SOL Support Youth

Gives $To SMC, SJC.


TWO separate cheques totaling $10,000 were handed to two secondary schools on the island for two different purposes but targetting students at each school.

The cheques came from the coffers of SOL, the leading supplier of energy products here and in the Caribbean, and were part of the company’s corporate citizen’s profile, which was demonstrated Thursday during celebrations marking their 10th anniversary.

One cheque went to St. Mary’s College and the other to St. Joseph’s Convent.

St. Mary’s College will spend his money on students who are financially disabled but who have proven to be intellectually sound. They are students who cannot afford to even pay the normal bus fare to get them to school.

Therefore it was not surprising when Rowan Seon, Principal of St. Mary’s College enthusiastically thanked SOL for its generous offer of $5000 to assist students who fall in that bracket, adding that there were lots of them, according to him.

“People seem to think that because St. Mary’s College is a top school it does not have students who are in need. They are wrong. We have 45 students at the College who fall into that bracket of need. Sometimes they do not even have money for a bus to take them to school,” Seon said.

“That money will go directly towards helping them,” he added.

St. Joseph’s Convent which also received a cheque of the same amount from SOL, will be spending its money differently.

The Convent will put the money into the training of senior students from the Rank Prefect Body and the school’s other young leaders. They will be trained in leadership roles in the running of the school.


“We at Sol are continuing to make a significant contribution to youth development in Saint Lucia. In line with our 10th anniversary v activities, we have renewed our commitment to supporting initiatives that enhance the personal development and social welfare of young people in Saint Lucia,” Lawrence McNaughton, General Manager to Saint Lucia and Dominica said.

The petroleum company, which operates in 23 countries in the English, French and Spanish speaking Caribbean, will be taking its youth development initiative to another level later this year by throwing its support behind the Saint Lucia Jazz and Arts Festival Young Musicians Programme.

That programme is designed to run as a series of workshops in secondary schools here. It is expected to give students the opportunity to learn or enhance their musical talents.

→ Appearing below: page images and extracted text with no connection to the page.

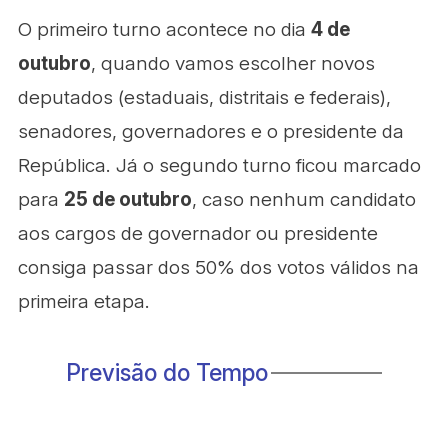
O primeiro turno acontece no dia
4 de
outubro
, quando vamos escolher novos
deputados (estaduais, distritais e federais),
senadores, governadores e o presidente da
República. Já o segundo turno ficou marcado
para
25 de outubro
, caso nenhum candidato
aos cargos de governador ou presidente
consiga passar dos 50% dos votos válidos na
primeira etapa.
Previsão do Tempo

“Sol remains committed to the development of education in the Caribbean and recognizes the importance of also supporting educational initiatives outside of the traditional academic structure,” McNaughton said.

“It was a pleasure for Sol to lend a helping hand to these organizations,” McNaughton said, adding that these types of programmes are critical for creating an environment where the country’s youth can “grow and prosper”, as this was a sustainable way to achieve human development on a national and regional scale.